- [Your instructions] Look below for the line containing "ors, create a" and the line containing "販売単位：1袋(1枚)"; repeat exactly those two lines and all lines between them, and nothing else.

- [Record set]
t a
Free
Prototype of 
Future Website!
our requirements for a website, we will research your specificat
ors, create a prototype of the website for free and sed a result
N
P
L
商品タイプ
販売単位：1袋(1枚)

---

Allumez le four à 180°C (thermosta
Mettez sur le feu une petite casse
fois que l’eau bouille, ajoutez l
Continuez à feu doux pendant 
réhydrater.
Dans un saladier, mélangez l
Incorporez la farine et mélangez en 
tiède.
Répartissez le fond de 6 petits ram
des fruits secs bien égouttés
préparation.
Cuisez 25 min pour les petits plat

...

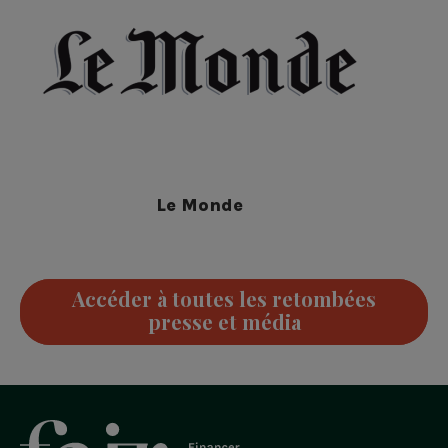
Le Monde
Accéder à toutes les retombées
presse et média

- [Written answer]
ors, create a prototype of the website for free and sed a result
N
P
L
商品タイプ
販売単位：1袋(1枚)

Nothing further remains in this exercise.